Más allá del argumento folletinesco que no se oye pero que está acompañado de una música tan excepcional que llega a poblarse con las notas del gran Bernard Herrman, estamos ante una película valiente, de grandes ideas visuales, tan innovadoras como las de Murnau, tan exageradas como las propias de los actores del cine silente, que ponían tanto entusiasmo como error en sus interpretaciones y que se vendían como un producto atrayente a unas masas que oscilaban entre la opulencia y la sombra de un fracaso que se niega a seguir proyectándose a su paso. Hollywood encumbró a tantos como dejó caer. Quizás porque la fábrica de sueños, el Camelot de la fantasía, no sabía vivir bajo el objetivo durísimo de una realidad que, hoy, se nos vuelve a presentar con disfraces demasiado sofisticados.

Michel Hazanavicius no duda en sabotear la historia del cine para que el guión cuadre con sus deseos y dirige con cierta maestría a Jean Dujardin, a Berenice Bejo, a ese productor listo y manipulable encarnado por John Goodman y a ese mayordomo y chófer, fiel confidente de secretos al oído al que da vida James Cromwell. En todo caso, aún con sus defectos, Hazanavicius se sobrepone a ellos con una dirección ágil, encuadrada en todo momento en los simples parámetros que imperaban en la época del cine mudo, con ideas visuales sorprendentes y con ideas de guión excepcionales utilizando los mismos recursos que aquellos pioneros que enseñaron al mundo a soñar.

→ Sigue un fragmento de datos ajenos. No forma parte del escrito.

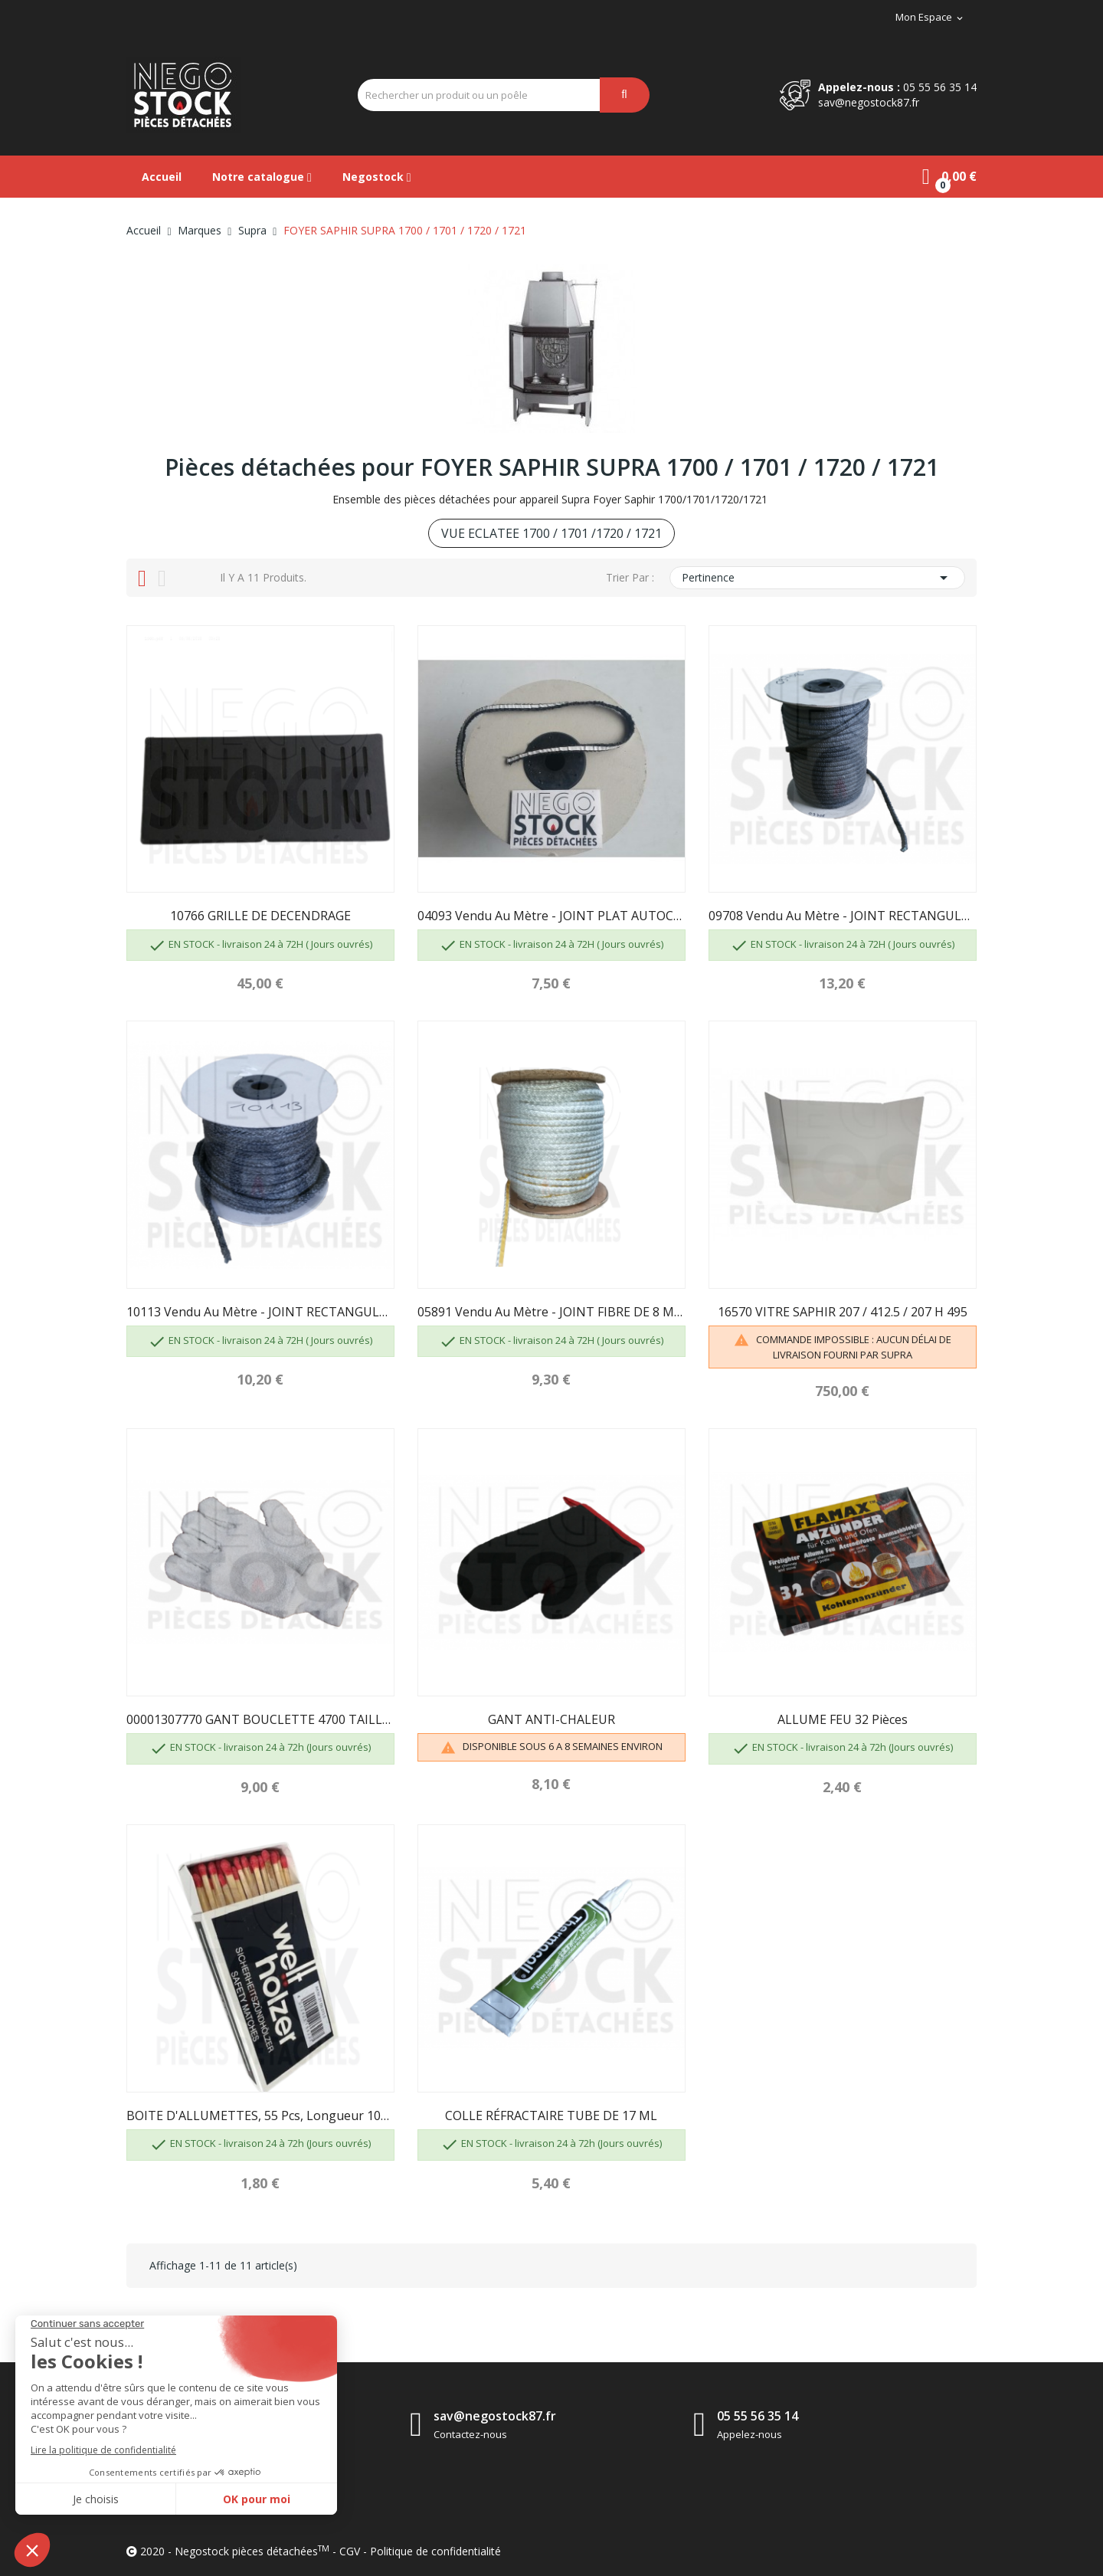 The image size is (1103, 2576). Describe the element at coordinates (260, 1719) in the screenshot. I see `00001307770 GANT BOUCLETTE 4700 TAILLE 10` at that location.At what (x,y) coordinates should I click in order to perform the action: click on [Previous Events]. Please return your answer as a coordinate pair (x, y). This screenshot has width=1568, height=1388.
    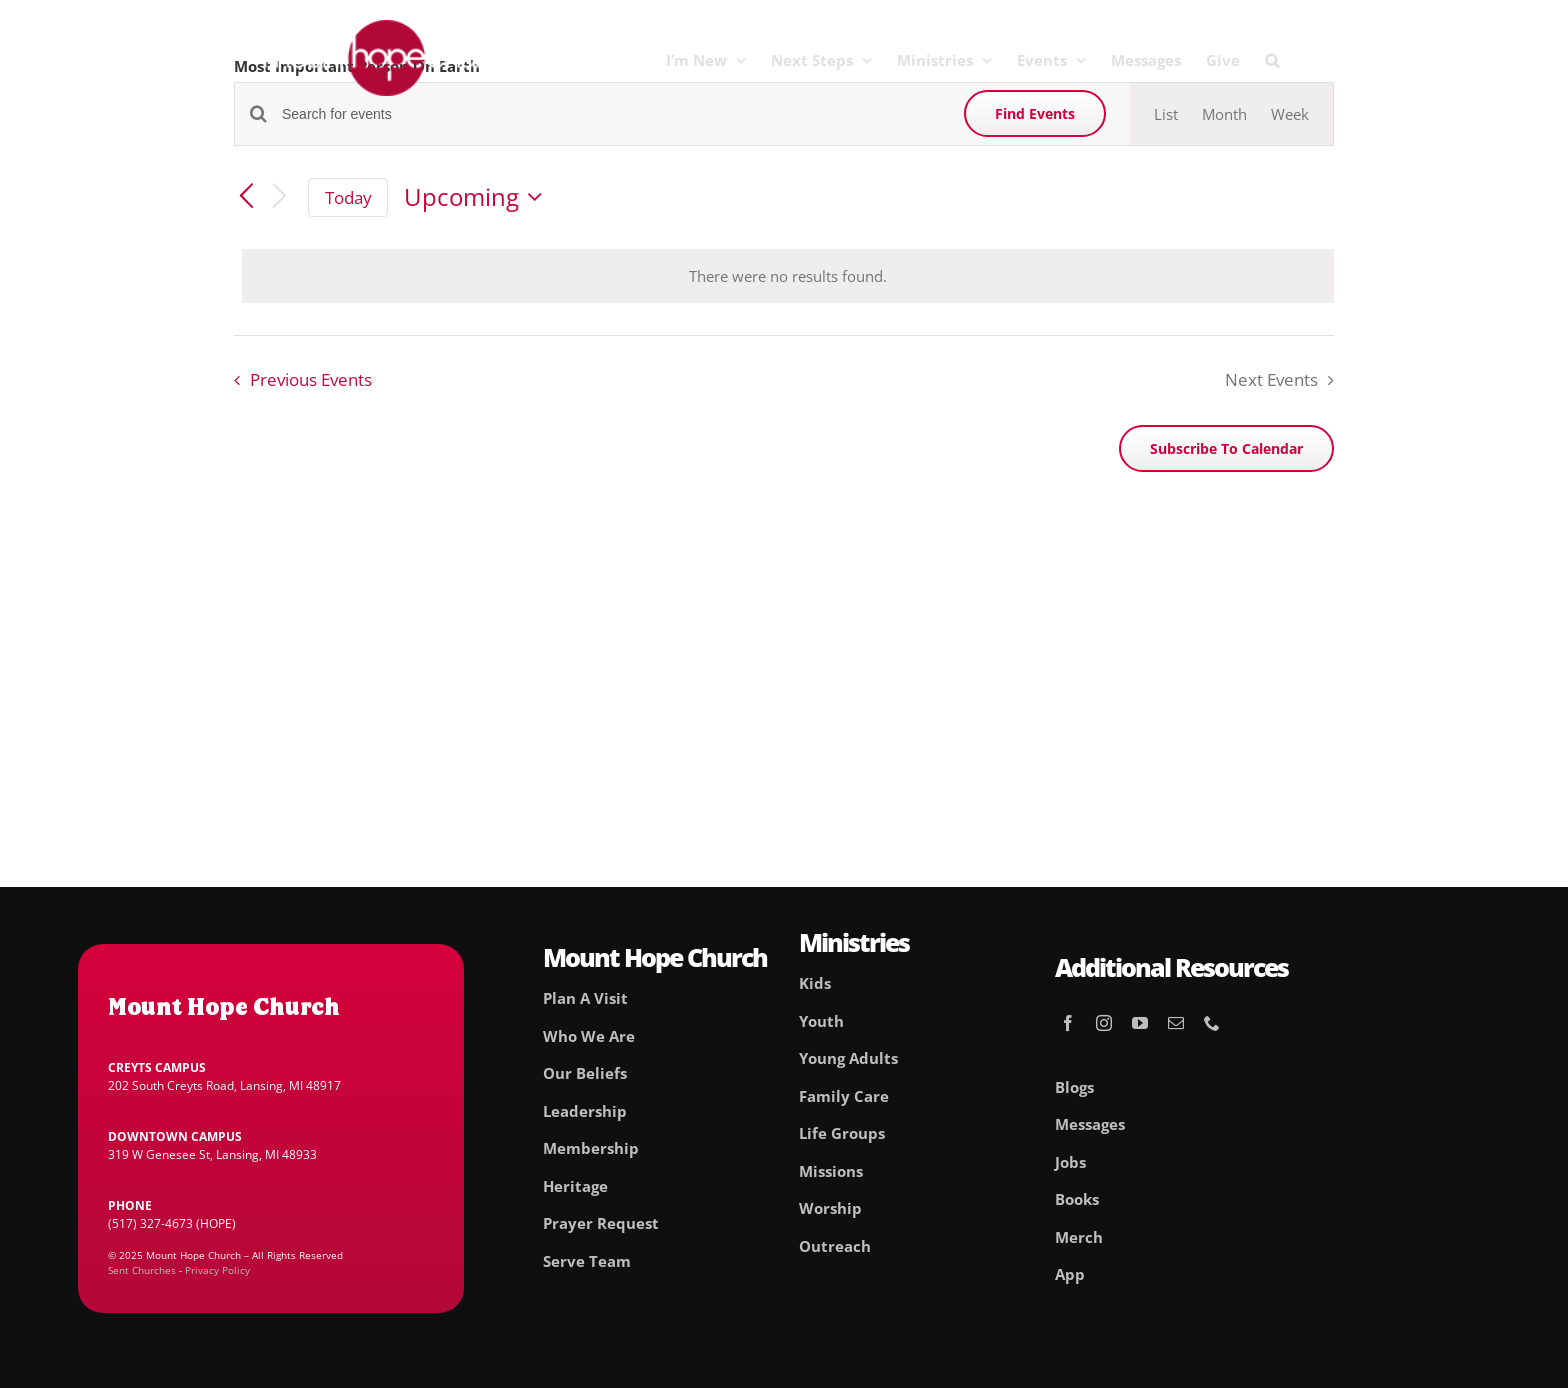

La mímica es el lenguaje, los ojos son las bocas, las manos son las lenguas desatadas y el brillo de los estrenos se refleja en los vestidos de lentejuelas y en los impecables fracs que destacaban el blanco sobre el negro en una era de locura y de evasión. La dirección de arte es excepcional, la ambientación es un puro cuidado y el público, ese gran actor del silencio, no pudo evitar romper en tímidos aplausos al terminar la proyección. El fracaso, en esta ocasión, tuvo un éxito. El orgullo, tan salvador como implacable, comenzó a hablar para espantar al silencio. Y las letras de este artículo, como los rótulos del cine mudo, ya empiezan a sobrar.